Siempre que uno de estos adjetivos injuriosos se instituye dentro de una relación hay una
discriminación negativa en juego, un intento por disminuir al otro, incluso entre amantes, o entre
madre y su hijo, o cuando un líder querido por sus seguidores pronuncia “cariñosamente”.

(…) En cuanto a los objetivos tácticos, una gama amplia de los insultos apunta a atacar la
capacidad intelectual del otro. Este es uno de los puntos fuertes de concentración injuriosa. Boludo,
pelotudo, imbécil, idiota, tarado, mogolico, para no hablar de los más leves bobo o tonto, juegan
con la minusvalía mental para agredir al destinatario, o minusvaluarlo. Otros apuntan a alguna
deficiencia corporal. Otros a las creencias, a los orígenes, a la pertenencia social, racial, religiosa,
etc. En el ámbito político siempre me pareció notable que algunas palabras, como ¡fascista! y por
otro lado ¡comunista!, en vez de describir una adhesión partidaria o un ideario del otro, tiendan a
ser pronunciadas con una fuerte carga injuriante. Curiosamente se podría decir que insultar a
alguien autoritario llamándolo fascista, por su falta de rigurosidad e impropiedad, termina siendo un
acto autoritario, en sentido figurado una acción “fascista”.

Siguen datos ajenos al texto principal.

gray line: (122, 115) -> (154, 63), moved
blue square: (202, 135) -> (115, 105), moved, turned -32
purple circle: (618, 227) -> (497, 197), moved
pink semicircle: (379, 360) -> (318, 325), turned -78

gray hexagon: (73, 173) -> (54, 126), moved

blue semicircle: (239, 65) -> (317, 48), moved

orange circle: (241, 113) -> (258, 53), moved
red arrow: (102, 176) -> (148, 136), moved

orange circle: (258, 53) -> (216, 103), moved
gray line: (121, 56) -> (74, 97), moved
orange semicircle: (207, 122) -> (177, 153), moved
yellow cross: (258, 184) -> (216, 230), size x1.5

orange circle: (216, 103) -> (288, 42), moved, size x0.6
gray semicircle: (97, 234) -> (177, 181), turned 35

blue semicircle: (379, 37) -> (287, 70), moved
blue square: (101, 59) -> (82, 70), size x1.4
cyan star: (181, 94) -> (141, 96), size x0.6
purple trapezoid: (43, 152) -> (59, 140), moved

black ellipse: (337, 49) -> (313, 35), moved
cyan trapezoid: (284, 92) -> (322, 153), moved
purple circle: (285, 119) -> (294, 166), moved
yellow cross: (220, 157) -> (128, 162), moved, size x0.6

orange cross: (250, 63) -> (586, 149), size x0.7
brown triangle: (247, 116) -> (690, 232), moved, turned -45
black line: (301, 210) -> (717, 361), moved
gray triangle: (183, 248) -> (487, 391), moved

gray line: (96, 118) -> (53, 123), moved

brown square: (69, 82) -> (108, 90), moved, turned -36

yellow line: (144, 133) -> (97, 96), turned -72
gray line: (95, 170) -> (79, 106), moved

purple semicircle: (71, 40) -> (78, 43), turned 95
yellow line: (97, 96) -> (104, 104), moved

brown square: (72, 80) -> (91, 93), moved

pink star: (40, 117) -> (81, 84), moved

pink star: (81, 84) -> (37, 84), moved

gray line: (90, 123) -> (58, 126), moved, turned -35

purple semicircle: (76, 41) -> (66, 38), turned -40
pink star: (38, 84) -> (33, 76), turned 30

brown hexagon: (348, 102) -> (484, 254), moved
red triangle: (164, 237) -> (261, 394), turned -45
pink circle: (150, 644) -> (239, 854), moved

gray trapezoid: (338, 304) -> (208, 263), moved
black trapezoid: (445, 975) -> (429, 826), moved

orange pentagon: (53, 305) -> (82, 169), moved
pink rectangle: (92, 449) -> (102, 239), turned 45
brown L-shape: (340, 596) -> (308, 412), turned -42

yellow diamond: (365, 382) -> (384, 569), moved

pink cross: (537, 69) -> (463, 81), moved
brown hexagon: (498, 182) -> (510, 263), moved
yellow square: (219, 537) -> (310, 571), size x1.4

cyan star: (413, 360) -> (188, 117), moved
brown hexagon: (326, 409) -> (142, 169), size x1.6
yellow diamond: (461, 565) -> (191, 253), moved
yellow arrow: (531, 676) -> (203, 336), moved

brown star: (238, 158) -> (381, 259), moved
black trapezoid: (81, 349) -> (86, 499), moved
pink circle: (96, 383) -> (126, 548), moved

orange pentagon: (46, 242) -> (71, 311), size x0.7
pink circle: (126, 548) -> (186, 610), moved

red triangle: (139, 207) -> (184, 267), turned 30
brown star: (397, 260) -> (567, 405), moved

(…) Otra característica del insulto. Se trata de que en principio, para que se constituya, tiene que
haber una intención de ofender. Per aveces, aunque esa intención falte, hay una sensibilidad
predispuesta a sentirse lastimada ante ciertas expresiones, incluso si son dichas con todo respeto.
Los judíos, lo negros, por dar un par de jemplos, están atentos a un posible uso ofensivo cada vez
que esas palabras son pronunciadas por alguien exterior a su grupo. Tienen la sensibilidad
exarcebada por décadas y siglos de maltrato. Entonces surgen los eufemismos como un recurso
que la gente respetuosa prefiere usar antes que ofender sin intención: en ves de negros dicen
gente de coor, que me parece terrible, y en vez de judíos israelitas, que no es lo mismo.